EAT...- e outros -, identif. nos autos, inconformados, vieram interpor o presente recurso jurisdicional da decisão do TAF de Coimbra, datada de 9/6/2013, que, no âmbito da acção administrativa especial [onde peticionava que fosse declarado inválido, nulo e ineficaz, o processo de licenciamento e consequentemente o Alvará n.º 6, emitido em 21/04/2011 e aprovado por despacho de 4/3/2011 da C.M. de Góis, atentos os vícios de violação de lei, de forma e desvio de poder, requerendo, desde logo, que fosse ordenada a imediata demolição das obras ilegalmente executadas], julgando procedente a excepção dilatória de caducidade do direito de acção, absolveu da instância o Réu/recorrido MUNICÍPIO de GÓIS.
*2.
No final das suas alegações, os recorrentes formularam as seguintes conclusões: "1.
Os recorrentes atribuíram vícios vários ao despacho do Sr.

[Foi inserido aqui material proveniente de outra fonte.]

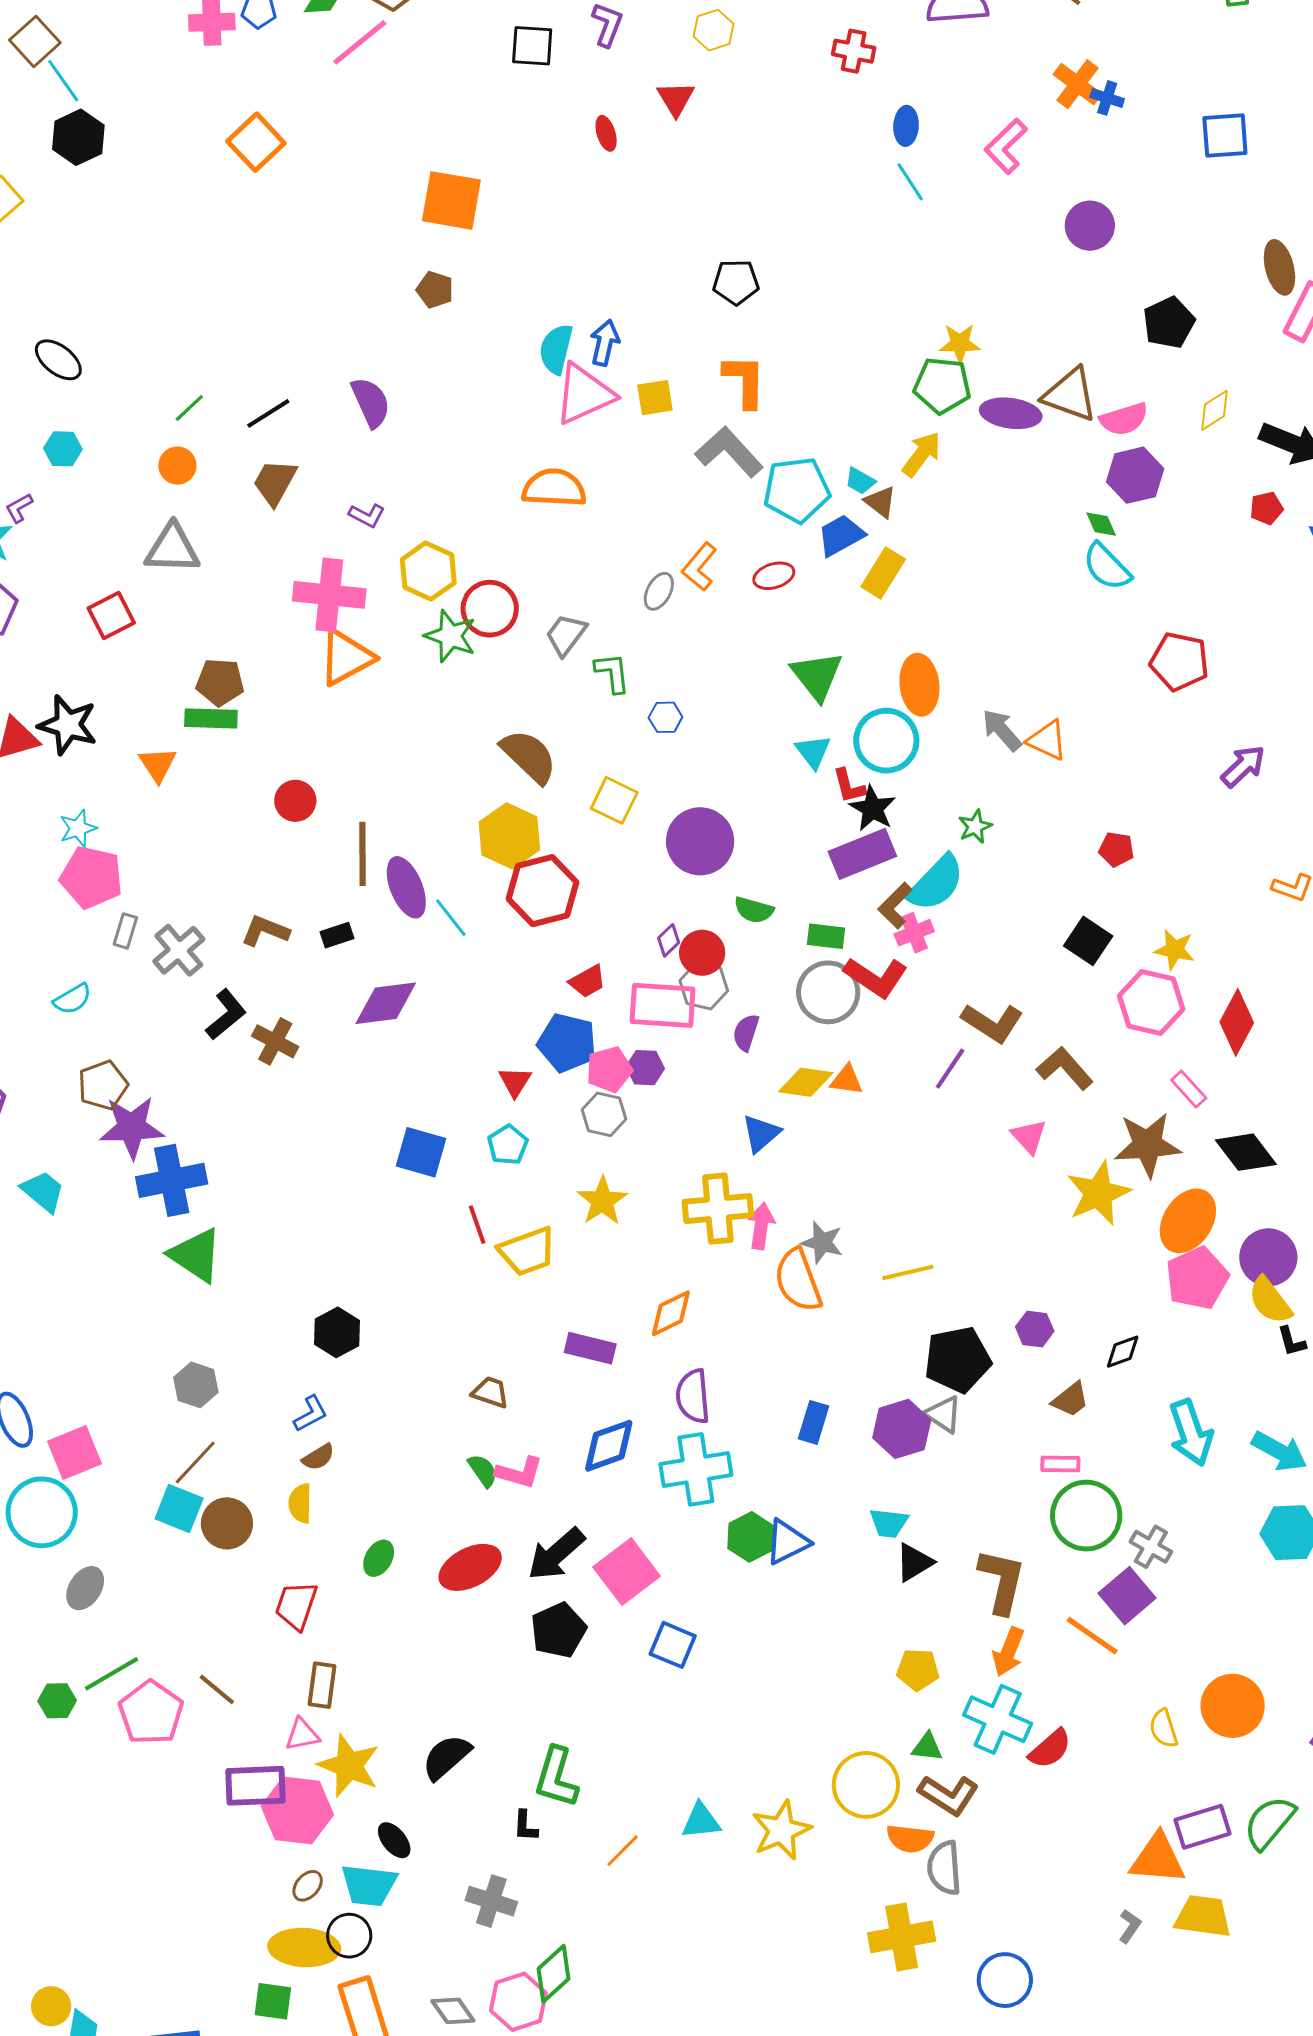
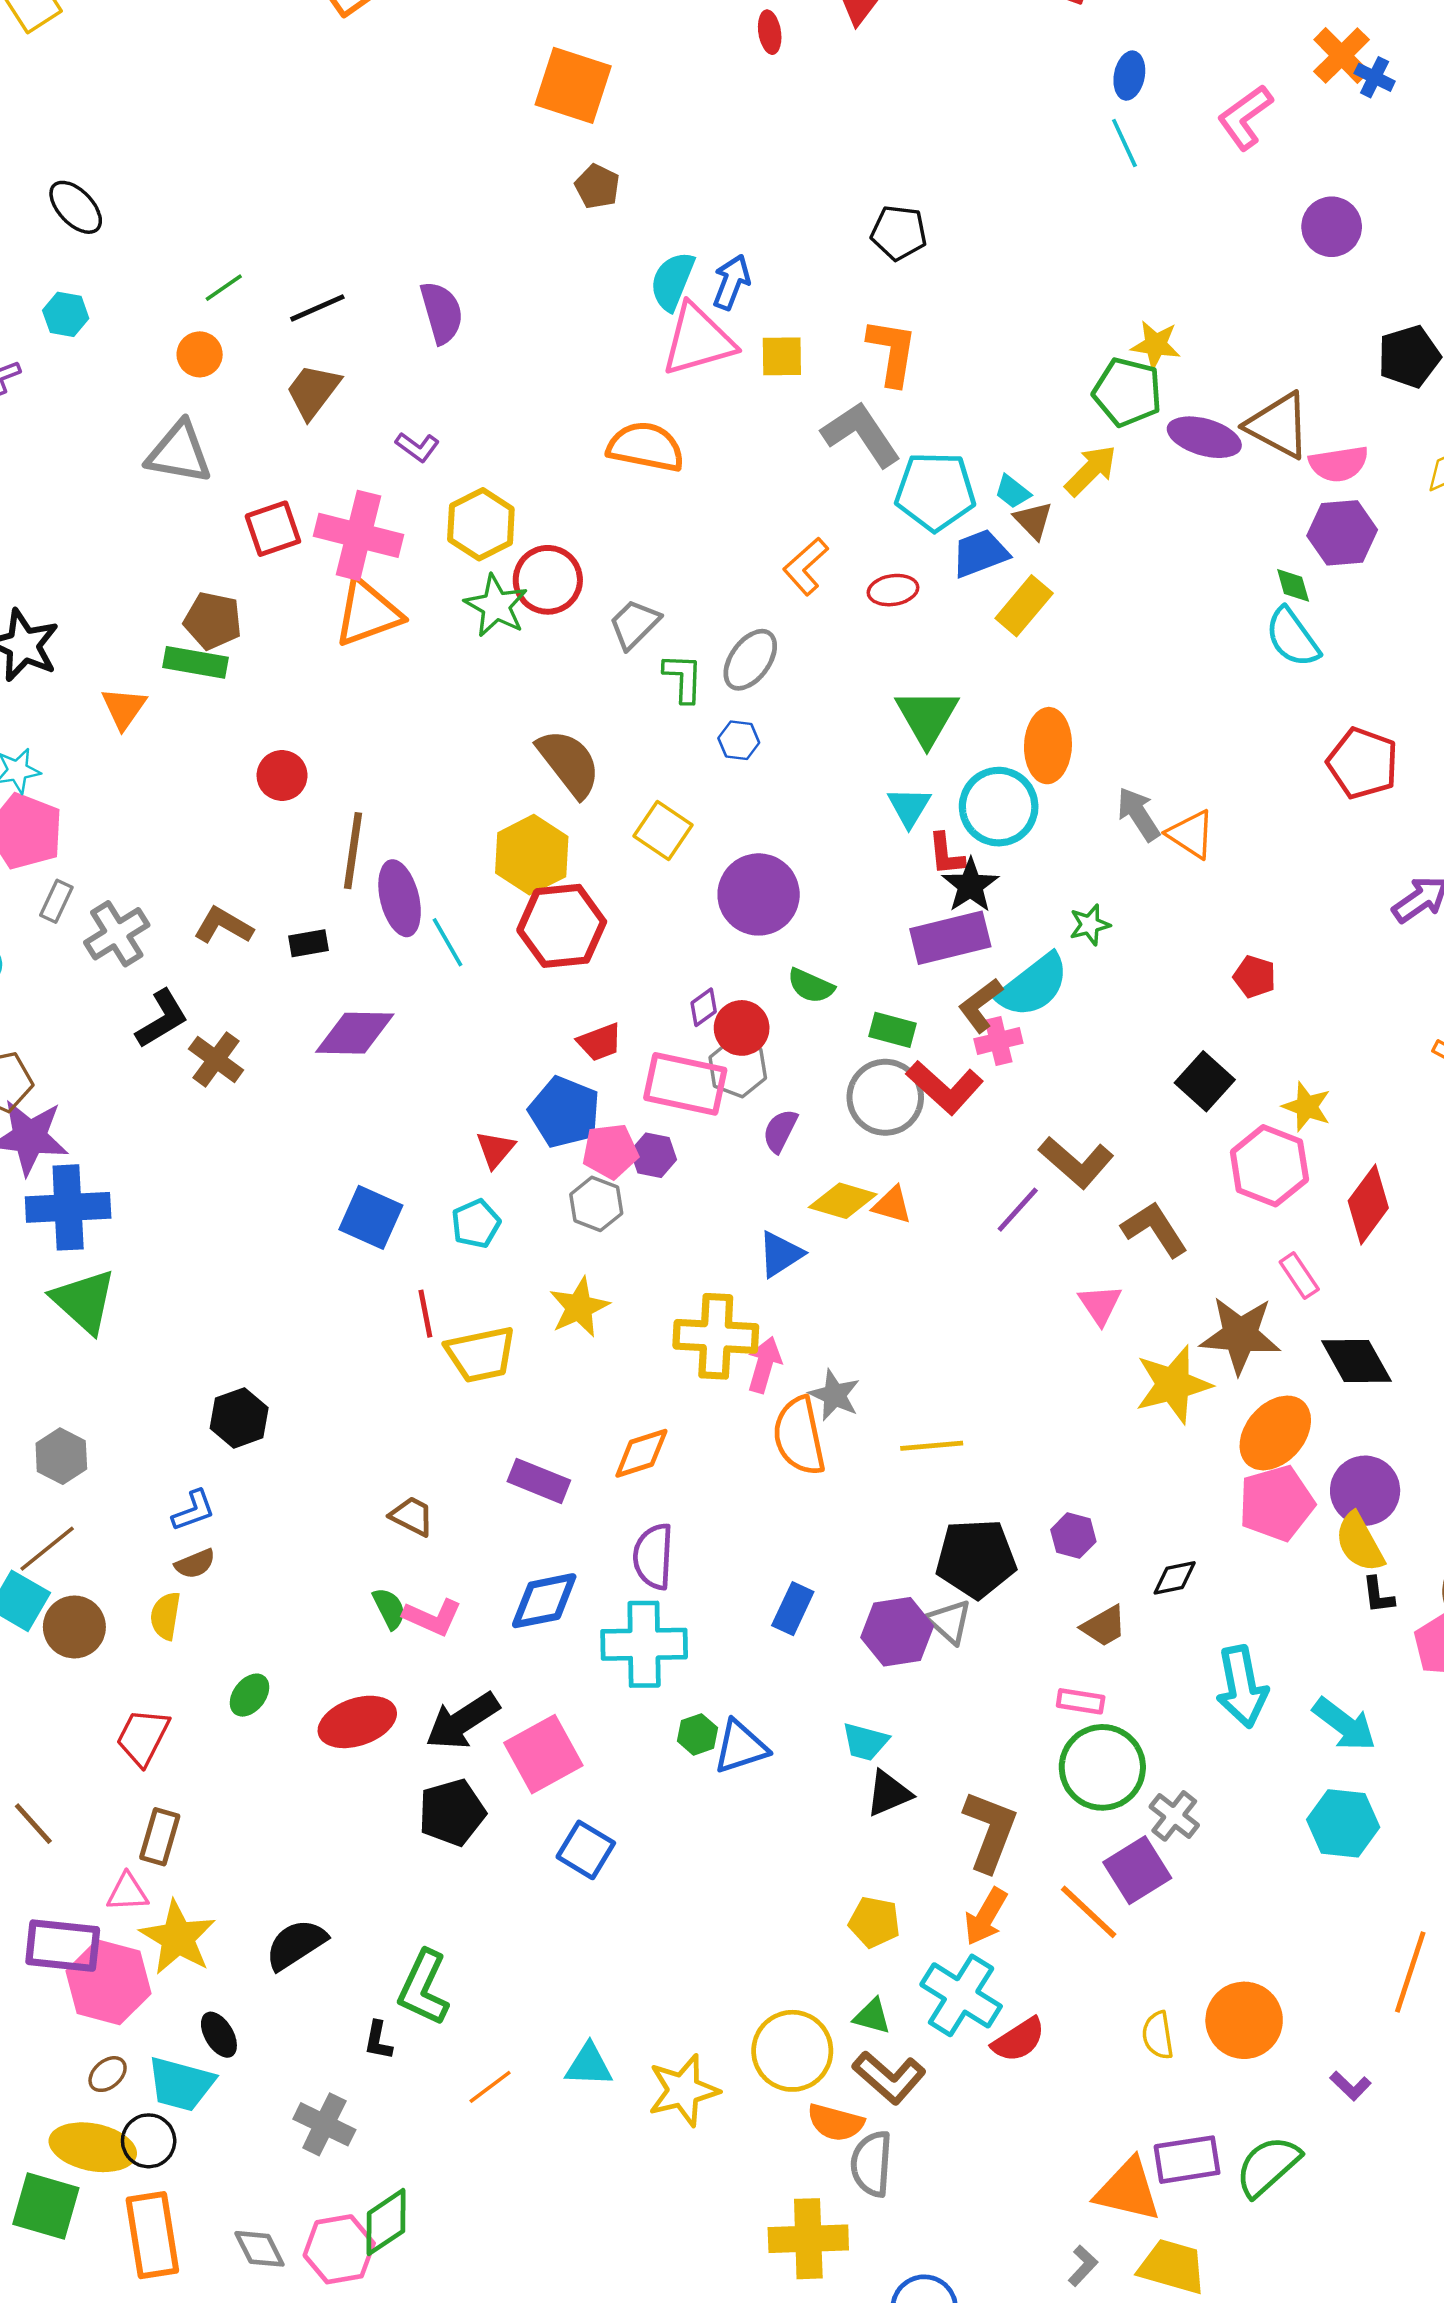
brown pentagon: (435, 290) -> (597, 187), moved
gray ellipse: (659, 591) -> (750, 660), moved, size x1.4
red square: (111, 616) -> (273, 529), moved
green hexagon: (750, 1537) -> (698, 1734), size x0.7
green square: (273, 2001) -> (46, 2206), size x1.4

Presidente da Câmara Municipal de Góis, de 4/3/2011, violando normas imperativas, não só de natureza civil (C. Civil, arts. 1346º e 1347º) bem como do Regulamento Municipal e o próprio Plano Director Municipal do concelho de Góis, então em vigor, cuja sanção é a nulidade e ineficácia – como então se defendeu (arts. 16º e 17º da p.i.) - e não a simples anulação, ao contrário do que se afirma na sentença recorrida.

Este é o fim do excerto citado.